People get very passionate about equipment. Glenn Reynolds has a long discussion (by Glenn Reynolds standards) on the best knives -- kitchen knives that is. The Survival Blog, playing to slightly different concerns, talks about shotguns. The article begins with introduction guaranteed to start an opinion thread running.
I own a gun shop and I get -many- people looking to buy their first shotgun. The first question I ask them (and probably a good question to ask ones self before making any purchase) is: “What do you intend to use it for?”. Different guns for different purposes. When they tell me they want an all around do everything shotgun (which is how the shy and low-key convey that they want a defensive shotgun), the choice usually come down to the Mossberg 500 and the Remington 870. Both are great shotguns. Both are used by the US military and both are found in law enforcement. Both have a fair bit of aftermarket parts and accessories (not all of them useful) available. When customers ask me to choose between the Mossberg 500 and the Remington 870, I go with the Remington.
Since it would be unsporting to leave the subject of gear without throwing a few logs on to the fire, and I feel unqualified to comment on either knives or shotguns, let me bring up the subject of sunglasses, which are actually pretty useful everyday objects. I am going to make a fool of myself and assert a constant astonishment at the ways in sunglasses are not used or used for the (to me at least) wrong reasons.
My interest in sunglasses began in the past. One way to travel through the countryside a long time ago in Mindanao was to hitch rides atop cargo trucks, dumpsters and commuter buses. You'd clamber up top, where the spare tires, jacks, and miscellaneous equipment were kept and brace yourself against an angle in the cargo. Even where you could afford to buy an actual bus ticket it was often preferable to ride up on the roof, or clinging to some part of the framework of the vehicle the better to jump off and roll into a ditch if it were ambushed by rebels, who would sometimes finish off all the survivors in the vehicle itself and fail to pursue those who ran off in every direction.
Riding "top load" on a dusty, jolting road for ten hours under a blazing tropical sun or traveling by outrigger over a blazingly incandescent sea soon convinced me of the practical utility of a good set of shades. Without them you simply burned out your retinas, when they weren't being clogged up with dirt or taking one insect strike after the other. Sunglasses were tools, like a kitchen knife or a pump action shotgun. Tools to be carefully selected and maintained.
I soon realized, however, that many -- and maybe most -- people didn't think of sunglasses in the same way.
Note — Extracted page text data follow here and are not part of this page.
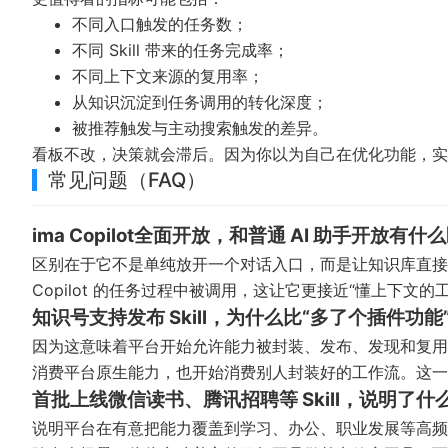
不同入口触发的任务数；
不同 Skill 带来的任务完成率；
不同上下文来源的复用率；
从知识沉淀到任务调用的转化深度；
被推荐触发与主动搜索触发的差异。
看板不改，决策就会滞后。因为你以为自己在优化功能，实
常见问题（FAQ）
ima Copilot全面开放，和普通 AI 助手开放有什
区别在于它不是单纯放开一个对话入口，而是让知识库直接参
Copilot 的任务过程中被调用，这让它更接近“懂上下文
知识号支持发布 Skill，为什么比“多了个插件功能
因为这意味着平台开始允许能力被封装、发布、发现和复用。
消费平台原生能力，也开始消费别人封装好的工作流。这
首批上线微信读书、腾讯招聘等 Skill，说明了什
说明平台在有意把能力覆盖到学习、办公、职业发展等高频场景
For them, they were simply a way to look cool or keep glare out of their eyes while driving their cars. For that limited purpose two types of sunglasses work reasonably well: the ten dollar kind you can purchase at a gas station shop and the thousand dollar designer model available at a Famous Brand Name establishment. Neither of these types would be remotely suitable for tramping around for hours in a logged-over forest or bare hills; nor would they likely survive a "top load" on a truck or a long, slamming ride in a fast outrigger.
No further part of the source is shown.